At Ivanti, we have personally spent time with government leaders to educate them on the value cloud-enabled solutions such as service management and asset management can bring to improve workforce efficiency. Streamlining the FedRAMP program overall is an important part of this.
Right now, in front of the Senate is a FedRAMP authorization bill and we’re working to communicate what that bill does and why it’s so important. Not only can FedRAMP be part of the solution that makes government more efficient; it can also improve the use of taxpayers’ money.
What’s one key thing you learned from a failure you had?
My first chief security officer role was in a company that was heavily regulated. It resulted in a jittery company culture. While not a personal failure, it did demonstrate how the failure of a company culture can impact outcomes. What I learned is that not everything is personal and sometimes it’s better to move on to where you can have a much more positive impact.
Which rules do you think you should break more as a government/industry leader?

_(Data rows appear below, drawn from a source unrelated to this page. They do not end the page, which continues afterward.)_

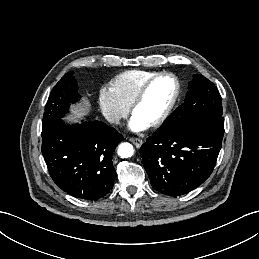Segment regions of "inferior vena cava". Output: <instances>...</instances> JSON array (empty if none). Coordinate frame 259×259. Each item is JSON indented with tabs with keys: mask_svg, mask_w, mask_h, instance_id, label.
<instances>
[{
	"mask_svg": "<svg viewBox=\"0 0 259 259\" xmlns=\"http://www.w3.org/2000/svg\"><path fill=\"white\" fill-rule=\"evenodd\" d=\"M109 122L119 124L120 123V117L119 116H112L109 119Z\"/></svg>",
	"mask_w": 259,
	"mask_h": 259,
	"instance_id": "inferior-vena-cava-1",
	"label": "inferior vena cava"
}]
</instances>
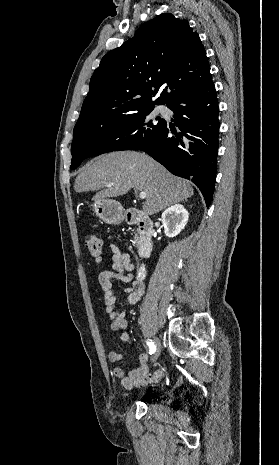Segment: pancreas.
<instances>
[{"mask_svg": "<svg viewBox=\"0 0 279 465\" xmlns=\"http://www.w3.org/2000/svg\"><path fill=\"white\" fill-rule=\"evenodd\" d=\"M135 236H136V238H135V243H134V245L136 244V241L138 240V237H137V235H136V234H135Z\"/></svg>", "mask_w": 279, "mask_h": 465, "instance_id": "pancreas-1", "label": "pancreas"}]
</instances>
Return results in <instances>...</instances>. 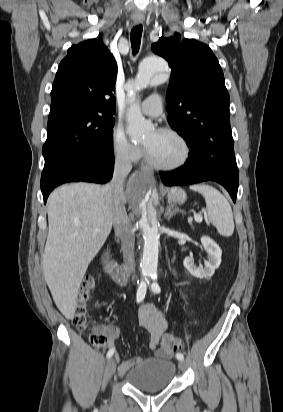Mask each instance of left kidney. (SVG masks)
Wrapping results in <instances>:
<instances>
[{"instance_id": "5707ae66", "label": "left kidney", "mask_w": 283, "mask_h": 412, "mask_svg": "<svg viewBox=\"0 0 283 412\" xmlns=\"http://www.w3.org/2000/svg\"><path fill=\"white\" fill-rule=\"evenodd\" d=\"M201 243L204 250L208 254V260L205 261V266L198 268L194 265L192 257H186L184 259V267L189 271V273L197 278H210L213 276L215 270L221 264L222 250L220 247L209 237H202Z\"/></svg>"}]
</instances>
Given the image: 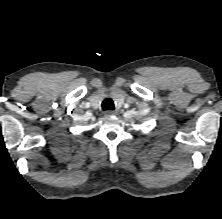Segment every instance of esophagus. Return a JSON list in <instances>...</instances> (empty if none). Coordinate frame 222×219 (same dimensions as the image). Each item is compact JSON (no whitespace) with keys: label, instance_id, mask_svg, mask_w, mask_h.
<instances>
[{"label":"esophagus","instance_id":"34e87169","mask_svg":"<svg viewBox=\"0 0 222 219\" xmlns=\"http://www.w3.org/2000/svg\"><path fill=\"white\" fill-rule=\"evenodd\" d=\"M114 114H115V112L112 111V110H108V111H106V112L104 113L105 117H111V116H113Z\"/></svg>","mask_w":222,"mask_h":219}]
</instances>
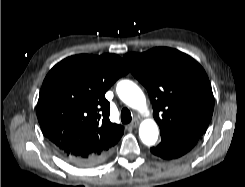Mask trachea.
<instances>
[{"mask_svg":"<svg viewBox=\"0 0 245 187\" xmlns=\"http://www.w3.org/2000/svg\"><path fill=\"white\" fill-rule=\"evenodd\" d=\"M120 118L122 123H129L132 119L130 111L127 108H123L121 111Z\"/></svg>","mask_w":245,"mask_h":187,"instance_id":"obj_1","label":"trachea"}]
</instances>
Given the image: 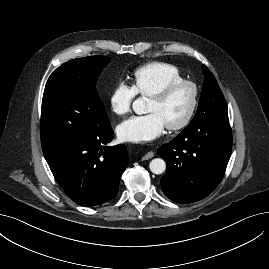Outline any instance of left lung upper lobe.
<instances>
[{"instance_id":"1","label":"left lung upper lobe","mask_w":269,"mask_h":269,"mask_svg":"<svg viewBox=\"0 0 269 269\" xmlns=\"http://www.w3.org/2000/svg\"><path fill=\"white\" fill-rule=\"evenodd\" d=\"M205 79L195 117L187 127L210 121L228 120V111L224 96L213 74L206 66H202Z\"/></svg>"}]
</instances>
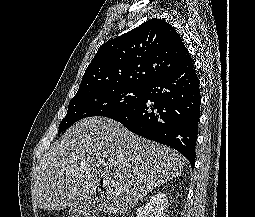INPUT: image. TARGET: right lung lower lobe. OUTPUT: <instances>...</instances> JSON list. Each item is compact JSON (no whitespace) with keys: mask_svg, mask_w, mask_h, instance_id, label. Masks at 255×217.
<instances>
[{"mask_svg":"<svg viewBox=\"0 0 255 217\" xmlns=\"http://www.w3.org/2000/svg\"><path fill=\"white\" fill-rule=\"evenodd\" d=\"M200 102L199 79L191 60L147 85L133 106L106 117L139 136L176 149L193 168Z\"/></svg>","mask_w":255,"mask_h":217,"instance_id":"right-lung-lower-lobe-1","label":"right lung lower lobe"}]
</instances>
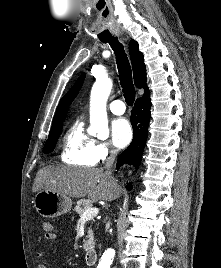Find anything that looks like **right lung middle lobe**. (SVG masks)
<instances>
[{
  "label": "right lung middle lobe",
  "mask_w": 221,
  "mask_h": 268,
  "mask_svg": "<svg viewBox=\"0 0 221 268\" xmlns=\"http://www.w3.org/2000/svg\"><path fill=\"white\" fill-rule=\"evenodd\" d=\"M61 129H62V124L55 126V127H52V129L49 133L48 139L46 141V144L43 148L44 153L47 154V153H50L51 151H53V149L57 143V140L60 136Z\"/></svg>",
  "instance_id": "1"
}]
</instances>
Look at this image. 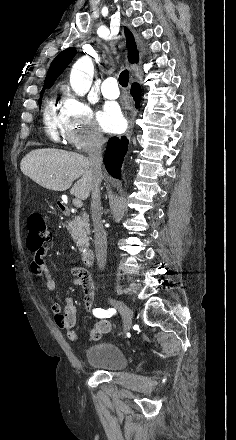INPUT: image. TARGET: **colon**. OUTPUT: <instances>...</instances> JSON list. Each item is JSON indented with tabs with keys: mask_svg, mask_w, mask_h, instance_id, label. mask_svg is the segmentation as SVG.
<instances>
[{
	"mask_svg": "<svg viewBox=\"0 0 236 440\" xmlns=\"http://www.w3.org/2000/svg\"><path fill=\"white\" fill-rule=\"evenodd\" d=\"M26 225L27 245L31 250L41 249L52 239V231L39 213H30Z\"/></svg>",
	"mask_w": 236,
	"mask_h": 440,
	"instance_id": "1",
	"label": "colon"
}]
</instances>
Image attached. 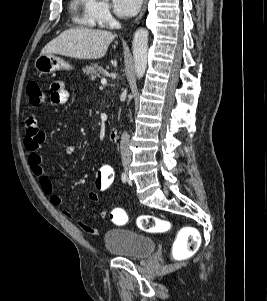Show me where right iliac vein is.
<instances>
[{
	"label": "right iliac vein",
	"instance_id": "63e3f726",
	"mask_svg": "<svg viewBox=\"0 0 267 301\" xmlns=\"http://www.w3.org/2000/svg\"><path fill=\"white\" fill-rule=\"evenodd\" d=\"M129 169H130V167H129V165H125V171L128 173V171H129Z\"/></svg>",
	"mask_w": 267,
	"mask_h": 301
}]
</instances>
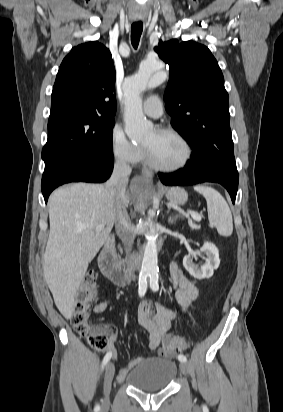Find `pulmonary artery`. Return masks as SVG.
<instances>
[{"instance_id":"obj_1","label":"pulmonary artery","mask_w":283,"mask_h":412,"mask_svg":"<svg viewBox=\"0 0 283 412\" xmlns=\"http://www.w3.org/2000/svg\"><path fill=\"white\" fill-rule=\"evenodd\" d=\"M143 112L148 117L159 118L163 114V106L160 97H149L143 104Z\"/></svg>"}]
</instances>
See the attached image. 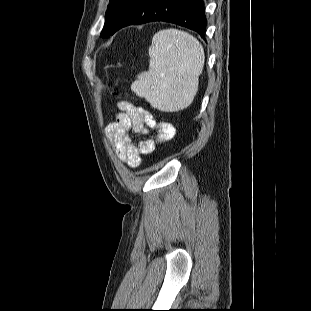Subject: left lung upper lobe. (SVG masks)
I'll use <instances>...</instances> for the list:
<instances>
[{
	"label": "left lung upper lobe",
	"mask_w": 311,
	"mask_h": 311,
	"mask_svg": "<svg viewBox=\"0 0 311 311\" xmlns=\"http://www.w3.org/2000/svg\"><path fill=\"white\" fill-rule=\"evenodd\" d=\"M128 0H110L105 16V24L101 32L102 37H109L116 25L119 13Z\"/></svg>",
	"instance_id": "obj_1"
}]
</instances>
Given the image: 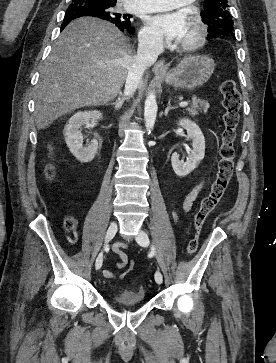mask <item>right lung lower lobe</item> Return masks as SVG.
I'll list each match as a JSON object with an SVG mask.
<instances>
[{
  "label": "right lung lower lobe",
  "mask_w": 276,
  "mask_h": 363,
  "mask_svg": "<svg viewBox=\"0 0 276 363\" xmlns=\"http://www.w3.org/2000/svg\"><path fill=\"white\" fill-rule=\"evenodd\" d=\"M82 16H92V17H98L100 18L98 15L94 14V13H91L89 11H86V10H76V11H73L71 13H66L65 17H64V20H63V23L61 25V30L64 29V27L66 25L69 24V22L73 19H76V18H79V17H82ZM112 22V21H111ZM116 24V26L121 30V31H128L129 33H134V28L131 27V24L130 22L129 23H117V22H113Z\"/></svg>",
  "instance_id": "1"
}]
</instances>
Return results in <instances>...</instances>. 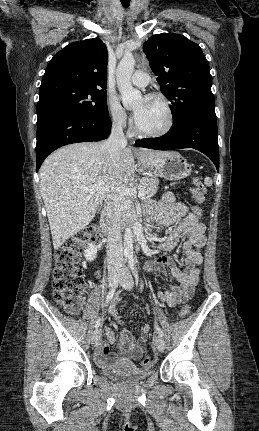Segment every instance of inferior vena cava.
Instances as JSON below:
<instances>
[{"label":"inferior vena cava","instance_id":"602c4592","mask_svg":"<svg viewBox=\"0 0 259 431\" xmlns=\"http://www.w3.org/2000/svg\"><path fill=\"white\" fill-rule=\"evenodd\" d=\"M127 145V140L123 133L121 121H115L109 138L103 143L102 149H107L108 154L115 162L119 159V153ZM106 212L109 218V227L107 232V261L108 264L122 266L123 247L121 235V208L117 196L109 195L106 199Z\"/></svg>","mask_w":259,"mask_h":431}]
</instances>
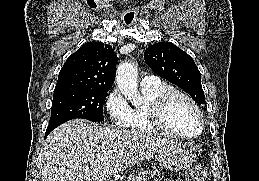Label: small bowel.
Returning a JSON list of instances; mask_svg holds the SVG:
<instances>
[{"mask_svg": "<svg viewBox=\"0 0 259 181\" xmlns=\"http://www.w3.org/2000/svg\"><path fill=\"white\" fill-rule=\"evenodd\" d=\"M170 181H178V180H170Z\"/></svg>", "mask_w": 259, "mask_h": 181, "instance_id": "obj_1", "label": "small bowel"}]
</instances>
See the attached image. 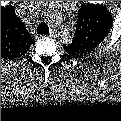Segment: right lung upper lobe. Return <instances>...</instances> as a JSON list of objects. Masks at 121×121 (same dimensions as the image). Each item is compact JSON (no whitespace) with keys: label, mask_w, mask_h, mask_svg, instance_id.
<instances>
[{"label":"right lung upper lobe","mask_w":121,"mask_h":121,"mask_svg":"<svg viewBox=\"0 0 121 121\" xmlns=\"http://www.w3.org/2000/svg\"><path fill=\"white\" fill-rule=\"evenodd\" d=\"M33 42L14 8L10 5L1 7V55L6 59L19 57L29 50Z\"/></svg>","instance_id":"right-lung-upper-lobe-1"}]
</instances>
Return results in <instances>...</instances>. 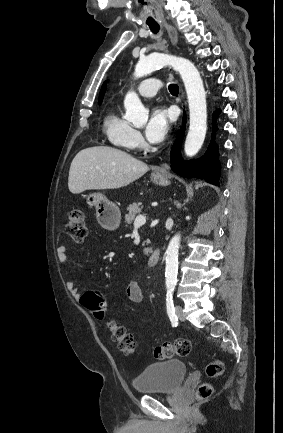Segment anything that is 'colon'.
Segmentation results:
<instances>
[{"label": "colon", "instance_id": "colon-1", "mask_svg": "<svg viewBox=\"0 0 283 433\" xmlns=\"http://www.w3.org/2000/svg\"><path fill=\"white\" fill-rule=\"evenodd\" d=\"M64 232L76 243H83L87 239V225L84 213L79 209H74L69 213L63 225ZM80 303L87 308L98 319H104L106 313V302L102 295L89 290L83 294ZM107 326L112 333V339L117 343L118 348L125 354L131 355L137 351L134 337L123 326L114 321L107 322ZM191 351V342L188 339L180 338L173 342H165L157 346L154 355L159 359H170L174 356L184 357ZM223 364L219 360H213L206 367L208 376L215 377L223 372ZM212 388L205 384L199 388V396L207 397L211 394Z\"/></svg>", "mask_w": 283, "mask_h": 433}]
</instances>
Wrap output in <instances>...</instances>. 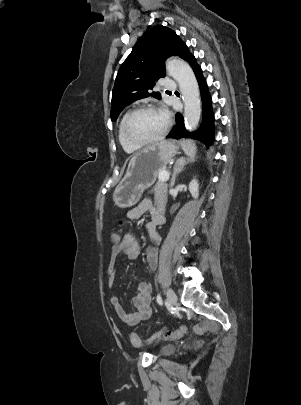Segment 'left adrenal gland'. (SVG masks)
I'll return each mask as SVG.
<instances>
[{
    "label": "left adrenal gland",
    "mask_w": 301,
    "mask_h": 405,
    "mask_svg": "<svg viewBox=\"0 0 301 405\" xmlns=\"http://www.w3.org/2000/svg\"><path fill=\"white\" fill-rule=\"evenodd\" d=\"M194 159L192 160H186L185 158H180L176 161L174 168H173V175H172V179H171V183L170 186L173 187L175 184V180L177 175L182 172V170H184L185 166L189 163V162H193Z\"/></svg>",
    "instance_id": "1"
}]
</instances>
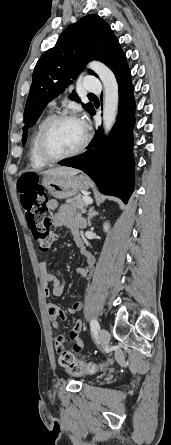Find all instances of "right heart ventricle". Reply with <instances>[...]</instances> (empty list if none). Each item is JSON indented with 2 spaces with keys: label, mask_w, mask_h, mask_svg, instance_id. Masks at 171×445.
Segmentation results:
<instances>
[{
  "label": "right heart ventricle",
  "mask_w": 171,
  "mask_h": 445,
  "mask_svg": "<svg viewBox=\"0 0 171 445\" xmlns=\"http://www.w3.org/2000/svg\"><path fill=\"white\" fill-rule=\"evenodd\" d=\"M52 117V113L48 112L38 123L33 136L31 138V143H30V149H29V160H30V164L32 167L34 168H41L44 167L47 163L45 161H43L37 152V140H38V136L39 133L43 127V125L46 123L47 120H49Z\"/></svg>",
  "instance_id": "obj_1"
}]
</instances>
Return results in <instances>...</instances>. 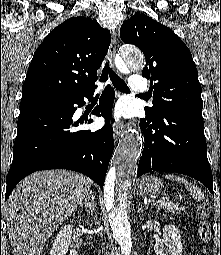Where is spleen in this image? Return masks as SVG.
<instances>
[{
  "instance_id": "3e777b00",
  "label": "spleen",
  "mask_w": 221,
  "mask_h": 255,
  "mask_svg": "<svg viewBox=\"0 0 221 255\" xmlns=\"http://www.w3.org/2000/svg\"><path fill=\"white\" fill-rule=\"evenodd\" d=\"M165 177L167 179H170V180H175V181H178V182H181L185 185L186 189L190 192V194L198 201H201L203 200V195H202V192L199 188H197L195 185L189 183L187 180H185L184 178H181V177H177L175 175H171V174H168V175H165Z\"/></svg>"
}]
</instances>
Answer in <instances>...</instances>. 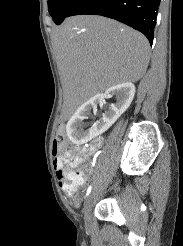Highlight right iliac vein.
<instances>
[{
    "mask_svg": "<svg viewBox=\"0 0 183 246\" xmlns=\"http://www.w3.org/2000/svg\"><path fill=\"white\" fill-rule=\"evenodd\" d=\"M92 200H93V193L88 197L84 208V221H85L86 228H89L91 226Z\"/></svg>",
    "mask_w": 183,
    "mask_h": 246,
    "instance_id": "1",
    "label": "right iliac vein"
}]
</instances>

Sometimes, “the way it’s always been done” needs to be challenged. By being more agile when it comes to embracing new technology, the government can be increasingly responsive and secure.
What’s the biggest professional risk you’ve ever taken?
The biggest risk I’ve taken is also the most rewarding. I had to learn to empower my team to solve challenges on their own. The result of taking this risk has been truly rewarding with an entire team of passionate professionals fully invested in accomplishing united goals.
Looking back at your career, what are you most proud of?
Achieving the FedRAMP authorization was a wonderful experience. But what made it truly amazing was the cheer that erupted with over 30 people involved on the project when I announced it was completed. That meant that everyone was personally invested in our success.
What was your biggest career struggle and how did you overcome it?
As an engineer by background, I once lived in a very black-and-white world. But I’ve had to learn that technology exists within a context and you need to look at a broader picture. It’s an important lesson to see that the technology isn’t the only factor in determining a direction or strategy. You need to embrace the business impact of technology as well. To learn this lesson, I did a lot of reading and focused on furthering my business education with an MBA.
What’s your best career advice for those who want to follow in your footsteps?
My best advice is that you can’t deny the technical aspects of the job. But similarly, you also can’t short-change the importance of understanding the industry and the business impact of your job as well. You need to understand both to be successful.